Increasing attention should be given to the prognostic factors that had the highest odds ratio. It is noted that the socio-economic characteristic of cancer patients with the highest risk is health insurance coverage, and more specifically it was found that men with “other coverage” had the highest risk of developing prostate cancer (OR = 24.0). Moreover, employment status plays a crucial role in developing this type of cancer. Men who were unemployed but had worked previously had a 16-fold increased risk of developing prostate cancer (OR = 16.7). Finally, marital status is a prognostic risk for this type of cancer, as widowed men were found to have a five-fold higher risk of developing prostate cancer (OR = 5.4).

It is also noteworthy that the socio-economic characteristics of stroke patients with the highest odds ratio were the same as those of prostate cancer patients. Deprivation of work and partner proved to be the primary prognostic risk factor for both stroke and prostate cancer, a fact that implies a possible link between cancer and stroke.

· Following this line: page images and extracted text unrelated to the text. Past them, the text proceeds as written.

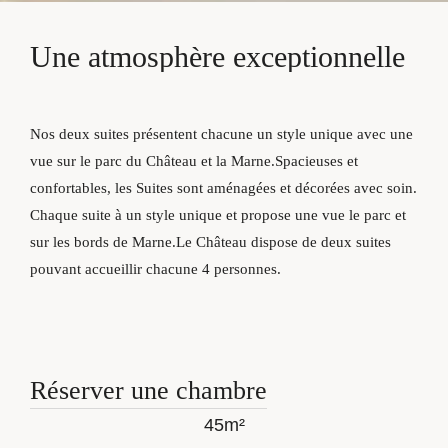
Une
atmosphère
exceptionnelle
Nos deux suites présentent chacune un style unique avec une
vue sur le parc du Château et la Marne.Spacieuses et
confortables, les Suites sont aménagées et décorées avec soin.
Chaque suite à un style unique et propose une vue le parc et
sur les bords de Marne.Le Château dispose de deux suites
pouvant accueillir chacune 4 personnes.
Réserver une chambre
45m²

The importance of this study lies in the association of multiple socio-economic variables with cancer and stroke, which reflects the complexity and multidimensional nature of deprivation as well as the various roles of these dimensions during the course of life, which in turn reflects the longest gestation period for both cancer and stroke. More specifically, we found that partner and work deprivation, two determinants in the life of an adult, rapidly increase the risk of cancer as well as stroke. We also found that not only deprivation but also the death of a partner plays a key role in the increased risk of developing these two diseases.

In conclusion, this paper has highlighted that different socioeconomic variables are associated with different cancer risks, while deprivation (of work and partner) proved to be the primary prognostic risk factor for cancer. Moreover, the same factor proved to be the primary prognostic risk factor for stroke as well as for prostate cancer, a fact that implies a possible link between cancer and stroke.

Conflict of interest

The authors declare no conflict of interest.